AKIBAT HUKUM DITOLAKNYA PELAKSANAAN PUTUSAN ARBITRASE ASING DI INDONESIA (STUDI KASUS: PUTUSAN MA NO. 26 PK/Pdt.Sus-Arbt/2016)
Abstract
Pelaku usaha di Indonesia seringkali melakukan hubungan usaha dengan pelaku usaha asing. Hubungan usaha tersebut menjadi bagian dalam dunia perdagangan internasional. Dalam hubungan usaha internasional seringkali terjadi sengketa perdagangan. Dalam menyelesaikan sengketa tersebut para pelaku usaha lebih memilih melaui lembaga arbitrase daripada lembaga peradilan. Lembaga independen ini menjadi cara penyelesaian sengketa yang paling diminati dalam dunia perdagangan khususnya dalam perdagangan internasional.
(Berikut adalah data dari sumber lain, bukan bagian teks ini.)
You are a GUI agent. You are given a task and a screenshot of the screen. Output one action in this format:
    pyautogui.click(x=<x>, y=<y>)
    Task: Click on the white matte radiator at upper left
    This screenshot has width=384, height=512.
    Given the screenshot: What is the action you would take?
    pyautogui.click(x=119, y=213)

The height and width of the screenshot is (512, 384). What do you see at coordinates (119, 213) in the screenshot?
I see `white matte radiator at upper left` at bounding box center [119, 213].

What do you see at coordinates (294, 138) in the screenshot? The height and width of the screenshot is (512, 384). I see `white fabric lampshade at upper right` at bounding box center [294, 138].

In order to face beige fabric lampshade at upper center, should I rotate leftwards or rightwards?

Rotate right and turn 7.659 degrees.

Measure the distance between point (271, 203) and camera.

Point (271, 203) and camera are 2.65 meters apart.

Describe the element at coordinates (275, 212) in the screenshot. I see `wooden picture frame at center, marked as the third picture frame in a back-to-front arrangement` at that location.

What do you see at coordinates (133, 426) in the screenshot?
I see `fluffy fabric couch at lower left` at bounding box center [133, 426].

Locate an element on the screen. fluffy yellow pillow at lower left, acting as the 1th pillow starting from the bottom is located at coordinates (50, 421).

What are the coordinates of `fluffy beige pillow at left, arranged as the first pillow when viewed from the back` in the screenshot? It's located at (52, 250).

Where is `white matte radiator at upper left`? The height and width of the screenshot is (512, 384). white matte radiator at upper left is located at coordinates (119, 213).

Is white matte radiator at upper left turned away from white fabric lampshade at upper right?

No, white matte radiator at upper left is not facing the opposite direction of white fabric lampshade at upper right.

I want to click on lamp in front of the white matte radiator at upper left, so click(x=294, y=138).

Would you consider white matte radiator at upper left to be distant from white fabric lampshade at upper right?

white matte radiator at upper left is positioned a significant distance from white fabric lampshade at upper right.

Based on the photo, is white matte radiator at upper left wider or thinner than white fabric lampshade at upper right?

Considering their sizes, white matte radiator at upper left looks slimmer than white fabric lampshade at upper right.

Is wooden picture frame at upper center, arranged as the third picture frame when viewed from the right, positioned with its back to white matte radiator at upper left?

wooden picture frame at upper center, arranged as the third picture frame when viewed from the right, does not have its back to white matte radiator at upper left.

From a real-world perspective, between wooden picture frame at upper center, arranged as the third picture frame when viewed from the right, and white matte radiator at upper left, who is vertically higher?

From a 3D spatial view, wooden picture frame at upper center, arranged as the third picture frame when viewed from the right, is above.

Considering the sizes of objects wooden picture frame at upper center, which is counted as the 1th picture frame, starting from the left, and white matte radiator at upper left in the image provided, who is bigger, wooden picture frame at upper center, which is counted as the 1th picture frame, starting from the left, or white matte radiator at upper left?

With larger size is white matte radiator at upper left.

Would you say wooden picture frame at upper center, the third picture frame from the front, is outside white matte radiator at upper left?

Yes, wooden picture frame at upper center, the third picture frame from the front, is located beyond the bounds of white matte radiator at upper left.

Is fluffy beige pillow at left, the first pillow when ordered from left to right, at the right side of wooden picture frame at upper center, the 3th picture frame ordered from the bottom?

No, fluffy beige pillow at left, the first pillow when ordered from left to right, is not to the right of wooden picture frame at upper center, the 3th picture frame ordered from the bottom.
Selain prosesnya yang cepat dan biaya yang murah, kerahasiaannya juga terjaga. Para pihak juga dapat memilih arbiter sesuai dengan kriteria mereka masing-masing dan pemilihan hukum yang akan diberlakukan untuk menyelesaikan sengketa tersebut. Meskipun sifatnya independen lembaga arbitrase ini memiliki putusan yang sifatnya final dan mengikat para pihak. Namun, lembaga arbitrase tidak memiliki daya pelaksanaan atau eksekuatur. Eksekuatur dimiliki oleh lembaga peradilan. Apabila para pelaku usaha memilih lembaga arbitrase di luar wilayah Indonesia maka pelaksanaan atas putusan tersebut harus melalui peradilan Indonesia yaitu Pengadilan Negeri Jakarta Pusat. Putusan arbitrase asing harus dimohonkan pengakuan dan pelaksanaannya melalui Ketua Pengadilan Negeri Jakarta Pusat. Di tangan Ketua Pengadilan Negeri Jakarta Pusat inilah suatu putusan arbitrase asing itu dinyatakan dapat dilaksanakan atau ditolak. Ketua Pengadilan Negeri Jakarta Pusat berwenang menolak putusan arbitrase asing apabila dalam putusan tersebut ditemukan pelanggaran dalam sendi-sendi hukum di Indonesia.